• TASK REQUIREMENTS: Restate word for word, and only, the lines that extend from the line containing "Care is Sunki" through the end of the records below.

Transcribed page contents
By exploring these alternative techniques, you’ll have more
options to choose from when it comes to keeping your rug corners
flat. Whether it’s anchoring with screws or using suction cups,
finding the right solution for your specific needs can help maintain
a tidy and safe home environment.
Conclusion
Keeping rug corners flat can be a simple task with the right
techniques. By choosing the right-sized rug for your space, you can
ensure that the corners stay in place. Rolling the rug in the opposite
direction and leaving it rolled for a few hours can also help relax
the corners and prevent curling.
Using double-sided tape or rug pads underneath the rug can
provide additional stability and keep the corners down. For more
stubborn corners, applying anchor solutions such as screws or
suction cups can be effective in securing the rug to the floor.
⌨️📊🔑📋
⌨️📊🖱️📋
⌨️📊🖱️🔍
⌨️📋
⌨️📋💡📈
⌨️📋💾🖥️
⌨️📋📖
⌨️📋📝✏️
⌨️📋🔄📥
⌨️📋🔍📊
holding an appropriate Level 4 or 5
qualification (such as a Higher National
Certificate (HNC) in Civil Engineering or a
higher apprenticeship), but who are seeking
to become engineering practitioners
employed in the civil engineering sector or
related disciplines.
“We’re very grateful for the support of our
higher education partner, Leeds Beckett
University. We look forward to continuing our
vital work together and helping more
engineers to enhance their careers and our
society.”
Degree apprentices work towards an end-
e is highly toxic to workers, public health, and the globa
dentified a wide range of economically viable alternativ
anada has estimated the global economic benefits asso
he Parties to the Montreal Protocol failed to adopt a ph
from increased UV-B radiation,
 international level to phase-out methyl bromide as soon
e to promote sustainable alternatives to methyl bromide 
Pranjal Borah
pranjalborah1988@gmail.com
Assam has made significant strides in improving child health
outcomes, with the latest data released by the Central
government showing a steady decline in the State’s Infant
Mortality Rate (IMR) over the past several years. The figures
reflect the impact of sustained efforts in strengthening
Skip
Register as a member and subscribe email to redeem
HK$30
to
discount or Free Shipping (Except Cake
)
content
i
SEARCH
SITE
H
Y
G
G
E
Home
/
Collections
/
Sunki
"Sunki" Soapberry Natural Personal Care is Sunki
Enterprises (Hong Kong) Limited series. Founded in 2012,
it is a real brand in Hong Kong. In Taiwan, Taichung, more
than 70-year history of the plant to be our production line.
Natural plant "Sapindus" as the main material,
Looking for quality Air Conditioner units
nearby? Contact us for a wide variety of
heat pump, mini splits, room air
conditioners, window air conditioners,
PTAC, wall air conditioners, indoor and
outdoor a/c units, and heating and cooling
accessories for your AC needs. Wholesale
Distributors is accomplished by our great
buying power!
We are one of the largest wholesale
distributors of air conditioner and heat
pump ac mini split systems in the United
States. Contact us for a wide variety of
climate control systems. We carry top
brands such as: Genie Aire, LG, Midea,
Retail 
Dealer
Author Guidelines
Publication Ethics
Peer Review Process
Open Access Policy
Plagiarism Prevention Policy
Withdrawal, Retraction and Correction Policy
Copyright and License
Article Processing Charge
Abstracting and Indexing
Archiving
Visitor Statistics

• WRITTEN ANSWER:
"Sunki" Soapberry Natural Personal Care is Sunki
Enterprises (Hong Kong) Limited series. Founded in 2012,
it is a real brand in Hong Kong. In Taiwan, Taichung, more
than 70-year history of the plant to be our production line.
Natural plant "Sapindus" as the main material,
Looking for quality Air Conditioner units
nearby? Contact us for a wide variety of
heat pump, mini splits, room air
conditioners, window air conditioners,
PTAC, wall air conditioners, indoor and
outdoor a/c units, and heating and cooling
accessories for your AC needs. Wholesale
Distributors is accomplished by our great
buying power!
We are one of the largest wholesale
distributors of air conditioner and heat
pump ac mini split systems in the United
States. Contact us for a wide variety of
climate control systems. We carry top
brands such as: Genie Aire, LG, Midea,
Retail 
Dealer
Author Guidelines
Publication Ethics
Peer Review Process
Open Access Policy
Plagiarism Prevention Policy
Withdrawal, Retraction and Correction Policy
Copyright and License
Article Processing Charge
Abstracting and Indexing
Archiving
Visitor Statistics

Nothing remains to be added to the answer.